Mannophryne venezuelensis
- Conservation status: Near Threatened (IUCN 3.1)

Scientific classification
- Kingdom: Animalia
- Phylum: Chordata
- Class: Amphibia
- Order: Anura
- Family: Aromobatidae
- Genus: Mannophryne
- Species: M. venezuelensis
- Binomial name: Mannophryne venezuelensis Manzanilla, Jowers, La Marca, and García-París, 2007

= Mannophryne venezuelensis =

- Genus: Mannophryne
- Species: venezuelensis
- Authority: Manzanilla, Jowers, La Marca, and García-París, 2007
- Conservation status: NT

Species of frog

Mannophryne venezuelensis, the Paria collared frog, is a frog in the family Aromobatidae. It is endemic to the Serranía de Ziruma in Falcón and Zulia in Venezuela.

==Description==
The adult male frog measures 19.4 mm long in snout-vent length and the adult female frog 21.5 mm.
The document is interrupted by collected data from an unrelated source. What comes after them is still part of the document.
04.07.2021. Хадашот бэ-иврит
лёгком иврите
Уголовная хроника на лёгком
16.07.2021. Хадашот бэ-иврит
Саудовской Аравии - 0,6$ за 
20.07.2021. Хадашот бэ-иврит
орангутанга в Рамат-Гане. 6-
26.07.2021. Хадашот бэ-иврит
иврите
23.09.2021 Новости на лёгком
It has a diffuse pattern on its dorsum, light brown color on the bottoms of all four feet, and diffuse stripes in the inguinal area.

==Habitat==
This frog is awake during the day, though scholars differ on whether it is riparian or terrestrial. It usually lives near streams on mountains in cloud forests and other types of forest, but during the rainy season when the humidity is high, it can travel far from bodies of water, sometimes moving from one to another. Scientists observed the frog between 0 and 1000 meters above sea level.
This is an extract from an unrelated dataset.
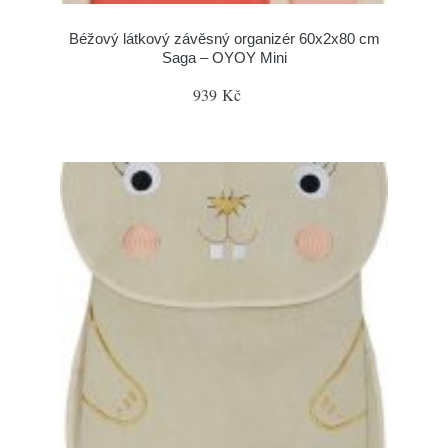
Béžový látkový závěsný organizér 60x2x80 cm
Saga – OYOY Mini
939 Kč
The frog's known range has some overlap with Península de Paria National Park.

==Reproduction==
The male frogs perch on rocks next to streams and call to the female frogs during the day. Scientists believe the frog reproduces in the same manner as its congeners: The female frog lays eggs on land, and, after the eggs hatch, the male frogs carry the tadpoles to water. Scientists saw male frogs carrying 7–10 tadpoles on their backs.

==Threats==
Both the IUCN and the Venezuelan Fauna Red List classify this species as near threatened. The main threats are habitat loss from intentional fires and small-scale agriculture, both cocoa and subsistence, and logging. Scientists believe that the fungal disease chytridiomycosis could also pose some threat, but they have surveyed the area for the causative pathogen.